16 KiB
Legacy Features Migration Analysis
Date: 2025-01-29
Status: Analysis Complete - Ready for Implementation Planning
📋 Executive Summary
After reviewing the legacy ai_web_researcher folder, I've identified high-value features that would significantly enhance the Research Engine for content creators, digital marketing professionals, and solopreneurs.
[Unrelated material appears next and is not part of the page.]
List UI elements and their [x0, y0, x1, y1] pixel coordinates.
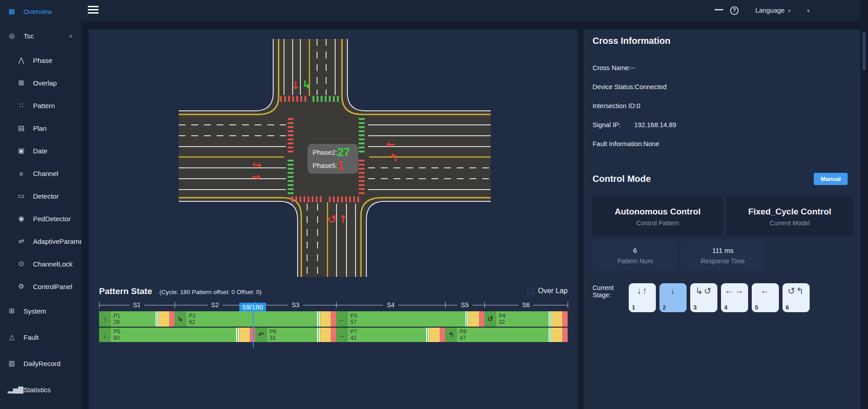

This document provides a prioritized migration plan.
Key Finding: Several legacy features address critical gaps in the current Research Engine, particularly around trend analysis, keyword research, and competitive intelligence.
🎯 User Value Assessment
Content Creators Need:
- ✅ Trending topics to create timely content
- ✅ Keyword research to optimize for SEO
- ✅ Related queries to expand content ideas
- ✅ Interest over time to time content publication
- ✅ Regional insights to target specific audiences
Digital Marketing Professionals Need:
- ✅ SERP analysis to understand competition
- ✅ People Also Ask to optimize content structure
- ✅ Trending searches for campaign planning
- ✅ Keyword clustering for content strategy
- ✅ Competitor analysis via web crawling
Solopreneurs Need:
- ✅ Quick trend insights without expensive tools
- ✅ Keyword suggestions for content planning
- ✅ Market research for business decisions
- ✅ Academic research for thought leadership
- ✅ Financial data for business content
🔍 Legacy Features Analysis
1. Google Trends Researcher ⭐⭐⭐⭐⭐ (HIGHEST PRIORITY)
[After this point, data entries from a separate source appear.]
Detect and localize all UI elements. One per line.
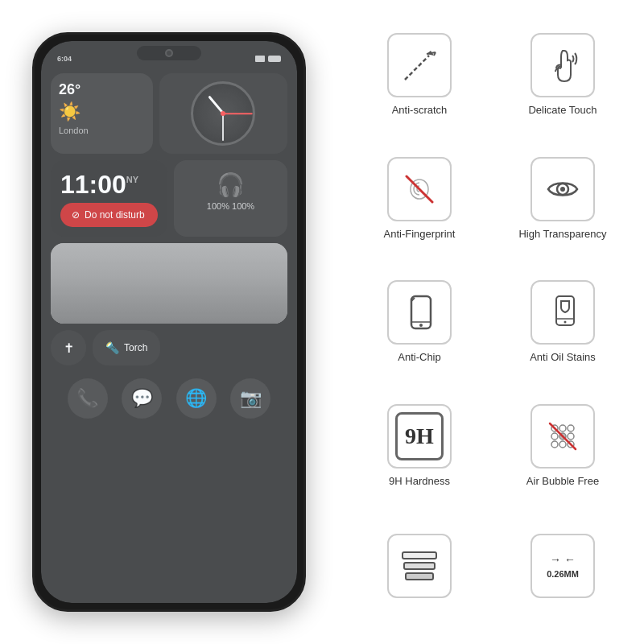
svg-line-0 xyxy=(405,56,429,80)
clock-center xyxy=(221,111,225,116)
time-display: 11:00 NY xyxy=(60,170,158,200)
dnd-label: Do not disturb xyxy=(85,209,145,221)
svg-point-12 xyxy=(564,321,567,324)
high-transparency-icon-box xyxy=(530,157,595,221)
feature-anti-oil: Anti Oil Stains xyxy=(494,263,631,381)
phone-screen: 6:04 26° ☀️ xyxy=(41,41,297,603)
svg-point-18 xyxy=(568,433,574,440)
air-bubble-svg xyxy=(542,415,584,457)
feature-anti-chip: Anti-Chip xyxy=(351,263,488,381)
earbuds-widget[interactable]: 🎧 100% 100% xyxy=(174,160,287,237)
time-suffix: NY xyxy=(126,175,138,184)
delicate-touch-icon-box xyxy=(530,33,595,97)
layer-3 xyxy=(405,572,434,580)
photo-widget[interactable] xyxy=(51,243,287,324)
temperature: 26° xyxy=(59,81,145,98)
feature-air-bubble: Air Bubble Free xyxy=(494,387,631,505)
phone-frame: 6:04 26° ☀️ xyxy=(32,32,306,612)
air-bubble-icon-box xyxy=(530,404,595,469)
anti-oil-svg xyxy=(542,291,584,333)
thickness-arrows: → ← xyxy=(550,553,576,566)
torch-button[interactable]: 🔦 Torch xyxy=(93,330,160,365)
time-widget[interactable]: 11:00 NY ⊘ Do not disturb xyxy=(51,160,167,237)
svg-point-15 xyxy=(568,425,574,431)
earbuds-battery: 100% 100% xyxy=(182,201,279,211)
anti-fingerprint-icon-box xyxy=(387,157,452,221)
second-hand xyxy=(223,113,252,114)
phone-section: 6:04 26° ☀️ xyxy=(0,0,338,644)
feature-delicate-touch: Delicate Touch xyxy=(494,16,631,134)
notch xyxy=(137,46,201,60)
time-value: 11:00 xyxy=(60,170,126,200)
high-transparency-label: High Transparency xyxy=(518,228,606,240)
phone-dock-icon[interactable]: 📞 xyxy=(68,378,108,419)
phone-wrapper: 6:04 26° ☀️ xyxy=(32,32,306,612)
earbuds-icon: 🎧 xyxy=(182,168,279,201)
feature-9h-hardness: 9H 9H Hardness xyxy=(351,387,488,505)
torch-icon: 🔦 xyxy=(105,341,119,354)
quick-controls: ✝ 🔦 Torch xyxy=(51,330,287,365)
anti-scratch-svg xyxy=(398,44,440,86)
arrow-left: ← xyxy=(564,553,576,566)
thickness-icon-box: → ← 0.26MM xyxy=(530,534,595,598)
dnd-button[interactable]: ⊘ Do not disturb xyxy=(60,203,158,227)
9h-hardness-label: 9H Hardness xyxy=(389,475,450,487)
svg-point-9 xyxy=(419,324,423,327)
dock: 📞 💬 🌐 📷 xyxy=(51,372,287,425)
9h-hardness-icon-box: 9H xyxy=(387,404,452,469)
svg-point-19 xyxy=(551,441,558,448)
status-icons xyxy=(255,56,281,62)
minute-hand xyxy=(222,114,224,141)
home-content: 26° ☀️ London xyxy=(41,70,297,428)
status-bar: 6:04 xyxy=(41,41,297,70)
status-time: 6:04 xyxy=(57,55,72,63)
front-camera xyxy=(165,49,173,57)
air-bubble-label: Air Bubble Free xyxy=(526,475,599,487)
anti-scratch-icon-box xyxy=(387,33,452,97)
svg-line-22 xyxy=(550,423,576,449)
dnd-icon: ⊘ xyxy=(72,209,80,221)
chrome-dock-icon[interactable]: 🌐 xyxy=(176,378,217,419)
battery-icon xyxy=(268,56,281,62)
camera-dock-icon[interactable]: 📷 xyxy=(230,378,270,419)
arrow-right: → xyxy=(550,553,561,566)
anti-fingerprint-label: Anti-Fingerprint xyxy=(384,228,456,240)
anti-scratch-label: Anti-scratch xyxy=(392,104,448,116)
feature-anti-scratch: Anti-scratch xyxy=(351,16,488,134)
anti-oil-icon-box xyxy=(530,280,595,345)
thickness-value: 0.26MM xyxy=(547,569,579,579)
analog-clock xyxy=(191,81,255,146)
thickness-box: → ← 0.26MM xyxy=(547,553,579,579)
9h-label: 9H xyxy=(395,412,444,460)
anti-chip-label: Anti-Chip xyxy=(398,351,440,363)
building-photo xyxy=(51,243,287,324)
delicate-touch-label: Delicate Touch xyxy=(528,104,597,116)
feature-high-transparency: High Transparency xyxy=(494,140,631,258)
cross-button[interactable]: ✝ xyxy=(51,330,86,365)
high-transparency-svg xyxy=(542,168,584,210)
ultra-thin-icon-box xyxy=(387,534,452,598)
layer-1 xyxy=(402,551,437,559)
clock-widget[interactable] xyxy=(159,73,287,154)
widget-row-1: 26° ☀️ London xyxy=(51,73,287,154)
svg-point-20 xyxy=(559,441,566,448)
features-section: Anti-scratch Delicate Touch xyxy=(338,0,644,644)
delicate-touch-svg xyxy=(542,44,584,86)
weather-icon: ☀️ xyxy=(59,101,145,122)
messages-dock-icon[interactable]: 💬 xyxy=(122,378,162,419)
anti-oil-label: Anti Oil Stains xyxy=(530,351,596,363)
anti-chip-icon-box xyxy=(387,280,452,345)
svg-point-14 xyxy=(559,425,566,431)
svg-point-16 xyxy=(551,433,558,440)
anti-fingerprint-svg xyxy=(398,168,440,210)
svg-point-6 xyxy=(560,187,565,192)
anti-chip-svg xyxy=(398,291,440,333)
layer-2 xyxy=(403,562,436,570)
feature-anti-fingerprint: Anti-Fingerprint xyxy=(351,140,488,258)
layers-icon xyxy=(402,551,437,580)
signal-icon xyxy=(255,56,265,62)
city-label: London xyxy=(59,126,145,135)
widget-row-2: 11:00 NY ⊘ Do not disturb 🎧 100% 100% xyxy=(51,160,287,237)
weather-widget[interactable]: 26° ☀️ London xyxy=(51,73,153,154)
torch-label: Torch xyxy=(124,342,147,353)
File: google_trends_researcher.py
Features:
- Interest over time analysis
- Interest by region
- Related topics (top & rising)
- Related queries (top & rising)
- Trending searches (country-specific)
- Realtime trends
- Keyword auto-suggestions expansion
- Keyword clustering (K-means with TF-IDF)
- Google auto-suggestions with relevance scores
Value for Users:
- Content Creators: Identify trending topics, optimal publication timing, regional targeting
- Marketers: Campaign planning, audience insights, keyword opportunities
- Solopreneurs: Market research, content calendar planning, audience discovery
Migration Priority: P0 - Critical
Integration Points:
- Add to
IntentAwareAnalyzeras a deliverable type:trends_analysis - Create new service:
backend/services/research/trends/google_trends_service.py - Add endpoint:
POST /api/research/trends/analyze - Add to
IntentResultsDisplayas new tab: "Trends"
Implementation Complexity: Medium (requires pytrends integration, rate limiting)
2. Google SERP Search ⭐⭐⭐⭐ (HIGH PRIORITY)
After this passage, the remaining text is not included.